### Work task:
Copy the lines below exactly, starting at the one with "SCHEDULE MEETING" and ending at the one with "corr_spec ',' corr_spec", and leave out any picture.

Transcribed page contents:
────────────────
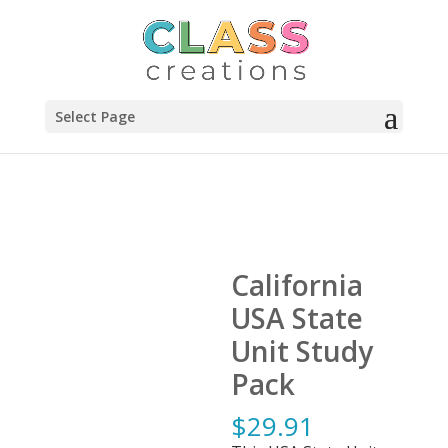
Select Page
California
USA State
Unit Study
Pack
$
29.91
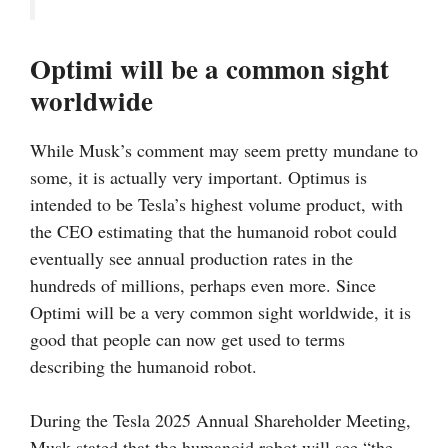
Optimi will be a common sight
worldwide
While Musk’s comment may seem pretty mundane to
some, it is actually very important. Optimus is
intended to be Tesla’s highest volume product, with
the CEO estimating that the humanoid robot could
eventually see annual production rates in the
hundreds of millions, perhaps even more. Since
Optimi will be a very common sight worldwide, it is
good that people can now get used to terms
describing the humanoid robot.
During the Tesla 2025 Annual Shareholder Meeting,
Musk stated that the humanoid robot will see “the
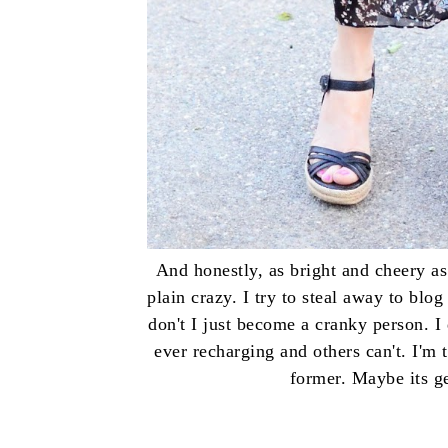
And honestly, as bright and cheery as 
plain crazy. I try to steal away to bl
don't I just become a cranky person. 
ever recharging and others can't. I'm 
former. Maybe its g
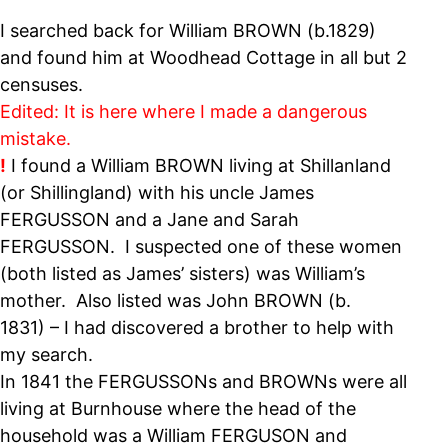
I searched back for William BROWN (b.1829)
and found him at Woodhead Cottage in all but 2
censuses.
Edited: It is here where I made a dangerous
mistake.
!
I found a
William BROWN living at Shillanland
(or Shillingland) with his uncle James
FERGUSSON and a Jane and Sarah
FERGUSSON. I suspected one of these women
(both listed as James’ sisters) was William’s
mother. Also listed was John BROWN (b.
1831) – I had discovered a brother to help with
my search.
In 1841 the FERGUSSONs and BROWNs were all
living at Burnhouse where the head of the
household was a William FERGUSON and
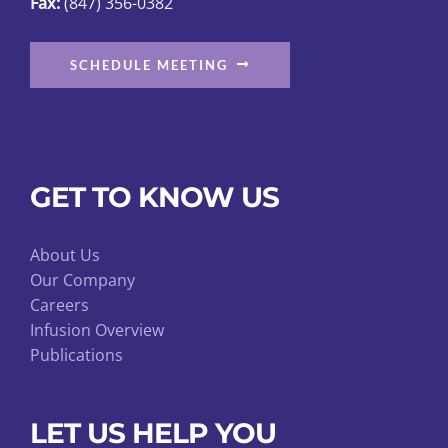
Fax:
(847) 356-0382
page
SCHEDULE MEETING
GET TO KNOW US
About Us
Our Company
Careers
Infusion Overview
Publications
LET US HELP YOU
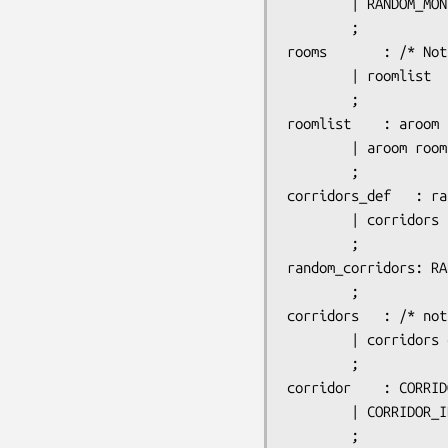
		| RANDOM_MONSTERS_ID ':' monster_list

		;

rooms		: /* Nothing  -  dummy room for use with INIT_MAP */

		| roomlist

		;

roomlist	: aroom

		| aroom roomlist

		;

corridors_def	: random_corridors

		| corridors

		;

random_corridors: RA
		;

corridors	: /* nothing */

		| corridors corridor

		;

corridor	: CORRIDOR_ID ':' corr_spec ',' corr_spec

		| CORRIDOR_ID ':' corr_spec ',' INTEGER

		;
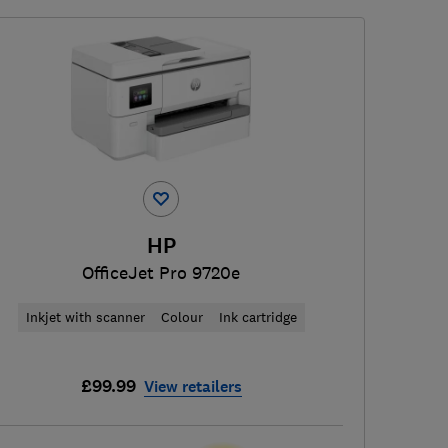
HP
OfficeJet Pro 9720e
Inkjet with scanner
Colour
Ink cartridge
£99.99
View retailers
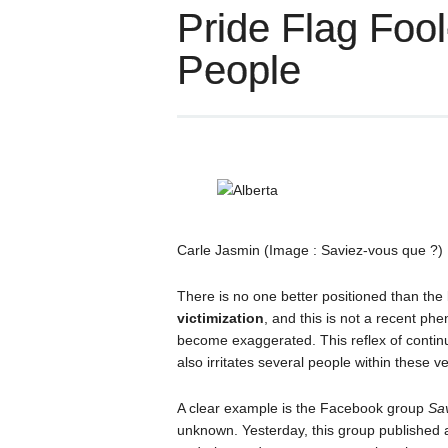
Pride Flag Foo
People
Carle Jasmin (Image : Saviez-vous que ?)
There is no one better positioned than the
victimization
, and this is not a recent p
become exaggerated. This reflex of contin
also irritates several people within these 
A clear example is the Facebook group
Sa
unknown. Yesterday, this group published a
────────────────
### Response to this exercise:
SCHEDULE MEETING
GET TO KNOW US
About Us
Our Company
Careers
Infusion Overview
Publications
LET US HELP YOU
		| RANDOM_MONSTERS_ID ':' monster_list

		;

rooms		: /* Nothing  -  dummy room for use with INIT_MAP */

		| roomlist

		;

roomlist	: aroom

		| aroom roomlist

		;

corridors_def	: random_corridors

		| corridors

		;

random_corridors: RA
		;

corridors	: /* nothing */

		| corridors corridor

		;

corridor	: CORRIDOR_ID ':' corr_spec ',' corr_spec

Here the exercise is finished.